You Ain't Alone

Ellen Bartel continues to process loss and grief through art in this four-work concert

You Ain't Alone
photo by Brian Drake

First Street Studio, 2400 E. Cesar Chavez
May 22

Ellen Bartel listed the ways she's tried to cope with her husband's death, from cancer, in 2012: "I've been to therapy, I've been to grief counseling, I've read books, I've done a lot of research on the Internet. I've tattooed my arms, I have an altar in my house." And still, she said, she has post-traumatic stress that is the result not only of the loss itself but of her vigil, as her husband's caregiver, to his suffering that would, and did, end only in death. Other members of her family, which has seen more than its fair share of loss, have had similar experiences. From this context, and citing the dearth of resources for caregivers trying to process memories of their loved ones' suffering and dying in their care, Bartel developed four distinct works for her 12-member group, Ellen Bartel Dance Collective, to do something about it.

The first two works, based on childhood experiences of Bartel and others, illustrated the sneaky workings of trauma: In one, it's the result of abuse, but in the other, it's quietly acquired and illogical to everyone but the person traumatized.
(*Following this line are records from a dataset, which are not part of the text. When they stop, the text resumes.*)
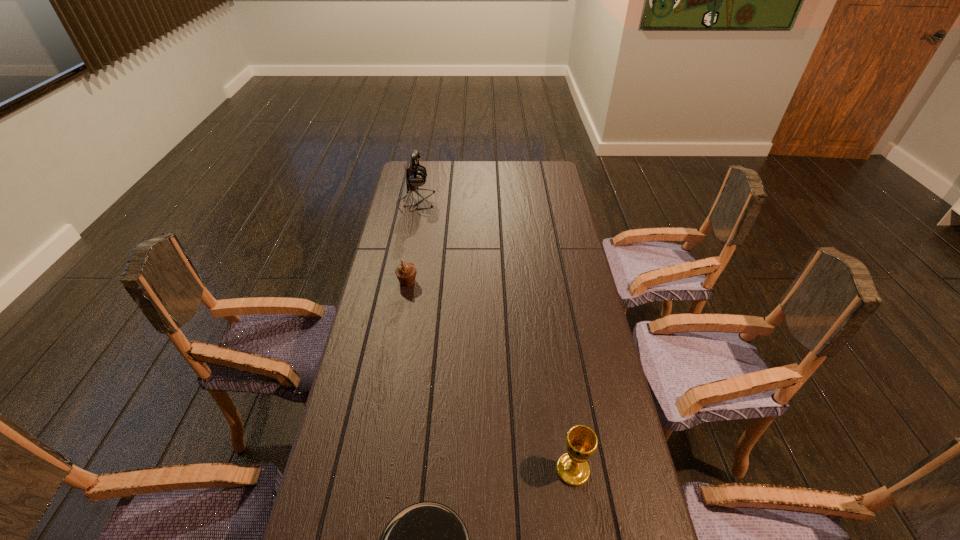 Where is `free area in between the tallest object and the chalice`? free area in between the tallest object and the chalice is located at coordinates (494, 335).

Identify the location of unoccupied area between the tallest object and the second shortest object. (412, 242).

Choose which object is the second nearest neighbor to the shortest object. Please provide its 2D coordinates. Your answer should be formatted as a tuple, i.e. [(x, y)], where the tuple contains the x and y coordinates of a point satisfying the conditions above.

[(406, 272)]

Identify which object is located as the second nearest to the farthest object. Please provide its 2D coordinates. Your answer should be formatted as a tuple, i.e. [(x, y)], where the tuple contains the x and y coordinates of a point satisfying the conditions above.

[(572, 467)]

Identify the location of vacant space that satisfies the following two spatial constraints: 1. on the front side of the tallest object; 2. on the left side of the chalice. The image size is (960, 540). click(364, 470).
In the next two works, Bartel approached her own caregiver trauma, with performance, video, and pure dance. As a dancer, choreographer, and musician, Bartel naturally approaches difficulty through artistic practice and performance. But the decades during which Bartel's life grew intertwined with her husband's were the same years in which she established herself as an artist. When the two most important aspects of your life are like tree trunks twisted together as saplings, how do you extricate one to help navigate the loss of the other?

The shared home, another impossible tangle, is the context for the first and last works. In "Nebraska Sky," a video of Jude Hickey and Scott Roskilly's shared domestic life was a reminder to appreciate cohabitative comforts: sharing a bathroom, a bed with two dents in it, overgrown plants. But in "You Ain't Alone – a care-givers story," video showed Bartel's parents, who both cared for a dying spouse (Bartel's stepparents), standing in their living rooms and gesturing to indicate where the hospital bed lay, where they kept medications and supplies.

Last year, Bartel, wracked but with conviction, showed all these things, too, in I Begin Where I Grieve, a performance in the home that she and her husband had shared. As the videos in "You Ain't Alone" played, Bartel slowly rolled across the floor, making fragmented shadows in a ray of light from a single, hot lamp. In another part of town, a For Sale sign was perched in front of her house.